Trade between India and Bangladesh resumed on Thursday through the Petrapole-Benapole corridor, but West Bengal chief minister Mamata Banerji appeared less than happy.
“How can the Indian central government take a decision like this without consulting our state government,” she told media persons in Kolkata.
The Petrapole-Benapole corridor on West Bengal’s border with Bangladesh’s Jessore accounts for nearly sixty percent of the $4-billion (nearly double the trade volume with Pakistan) bilateral trade between India and Bangladesh.
This is the largest land port of Asia, but it has gone to sleep since both India and Bangladesh enforced nationwide lockdown to check the COVID-19 pandemic.
According to a study by RITES, the goods traffic is approximately 400 trucks per day both ways, while the 2006 passenger traffic was about 1,159 people per day (both incoming and outgoing).
The total traffic in 2029-30 has been projected as 2,938 trucks per day and the passenger traffic by then will be 3,924 people per day.
Since the flow of trucks from the Indian side is much more than the one from Bangladesh to India, a huge row of trucks have been stranded at Petrapole on the Indian side due to the sudden declaration of the lockdown by PM Narendra Modi on 24 March.
“We are all stuck because we got no time to pull back,” said truck driver Shivnath Singh from the northern state of Haryana.
Kartick Chakrabarty, president of the Carrying & Forwarding (C&F) agents association at Petrapole welcomed the Indian government’s decision to resume trade through this land port.
”Perishables are already rotting in the trucks.
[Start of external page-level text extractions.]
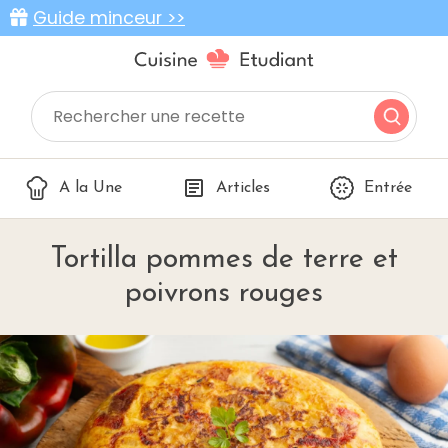
Guide minceur >>
A la Une
Articles
Entrée
Tortilla pommes de terre et
poivrons rouges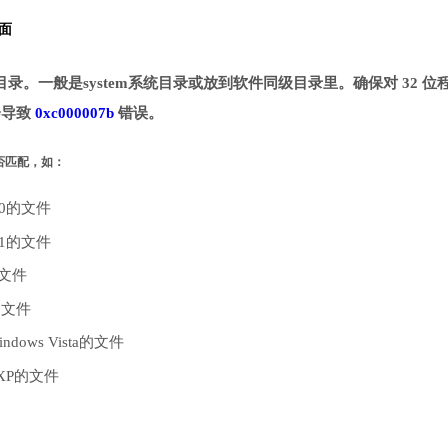
面
指定目录。一般是system系统目录或放到软件同级目录里。确保对 32 位
能会导致
0xc000007b
错误。
是否匹配，如：
10的文件
.1的文件
的文件
的文件
dows Vista的文件
 XP的文件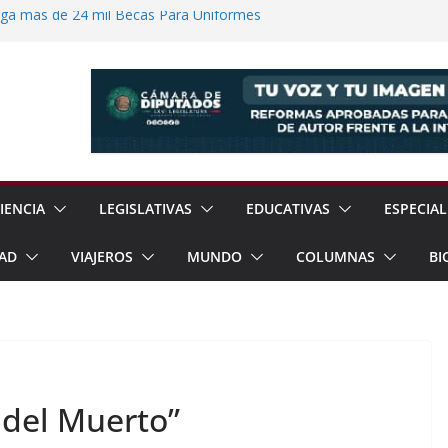
ega más de 24 mil Becas Para Uniformes
uditar Recursos Municipales en Oaxaca
nesto “N” por Robo de Vehículo en
Pensión Mujeres Bienestar a
ucalpan
 Reanudación de Relaciones Entre México
IENCIA
LEGISLATIVAS
EDUCATIVAS
ESPECIAL
AD
VIAJEROS
MUNDO
COLUMNAS
BI
 del Muerto”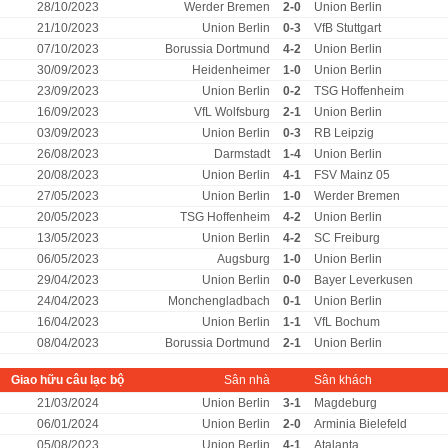
28/10/2023
Werder Bremen
2-0
Union Berlin
21/10/2023
Union Berlin
0-3
VfB Stuttgart
07/10/2023
Borussia Dortmund
4-2
Union Berlin
30/09/2023
Heidenheimer
1-0
Union Berlin
23/09/2023
Union Berlin
0-2
TSG Hoffenheim
16/09/2023
VfL Wolfsburg
2-1
Union Berlin
03/09/2023
Union Berlin
0-3
RB Leipzig
26/08/2023
Darmstadt
1-4
Union Berlin
20/08/2023
Union Berlin
4-1
FSV Mainz 05
27/05/2023
Union Berlin
1-0
Werder Bremen
20/05/2023
TSG Hoffenheim
4-2
Union Berlin
13/05/2023
Union Berlin
4-2
SC Freiburg
06/05/2023
Augsburg
1-0
Union Berlin
29/04/2023
Union Berlin
0-0
Bayer Leverkusen
24/04/2023
Monchengladbach
0-1
Union Berlin
16/04/2023
Union Berlin
1-1
VfL Bochum
08/04/2023
Borussia Dortmund
2-1
Union Berlin
Giao hữu câu lạc bộ
Sân nhà
Sân khách
21/03/2024
Union Berlin
3-1
Magdeburg
06/01/2024
Union Berlin
2-0
Arminia Bielefeld
05/08/2023
Union Berlin
4-1
Atalanta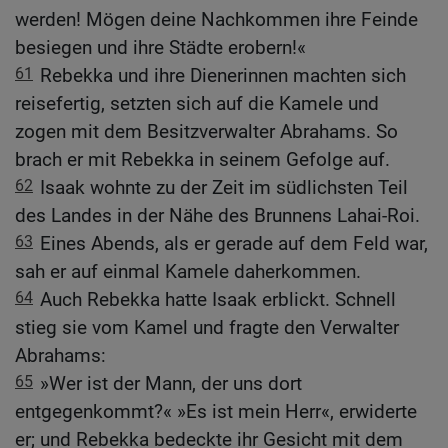
werden! Mögen deine Nachkommen ihre Feinde
besiegen und ihre Städte erobern!«
61
Rebekka und ihre Dienerinnen machten sich
reisefertig, setzten sich auf die Kamele und
zogen mit dem Besitzverwalter Abrahams. So
brach er mit Rebekka in seinem Gefolge auf.
62
Isaak wohnte zu der Zeit im südlichsten Teil
des Landes in der Nähe des Brunnens Lahai-Roi.
63
Eines Abends, als er gerade auf dem Feld war,
sah er auf einmal Kamele daherkommen.
64
Auch Rebekka hatte Isaak erblickt. Schnell
stieg sie vom Kamel und fragte den Verwalter
Abrahams:
65
»Wer ist der Mann, der uns dort
entgegenkommt?« »Es ist mein Herr«, erwiderte
er; und Rebekka bedeckte ihr Gesicht mit dem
With thousands of trucks stranded and the drivers and assistants stuck , it is a horrible situation. How can one practice social distancing to check COVID-19 virus if so many people are forced to stay in such a small corridor,” Chakrabarty told Easternlink.
He also pointed to the crisis of essentials in Bangladesh to justify the reopening of trade on this corridor.
Chakrabarty said it has been decided to load and unload the trucks in the nomans land between the two countries — so an Indian truck will unload its goods there and a Bangladesh will load it up and carry it back to the nal destination and vice versa.
But worried over the escalating COVID-19 incidence in Bangladesh, West Bengal chief minister Mamata Banerji raised a stink.
“Who will be responsible if this huge movement of transport and people driving them and loading and unloading of trucks add the spread of the virus! Why is Delhi never discussing these issues with us Our state may be affected badly,” Banerji said.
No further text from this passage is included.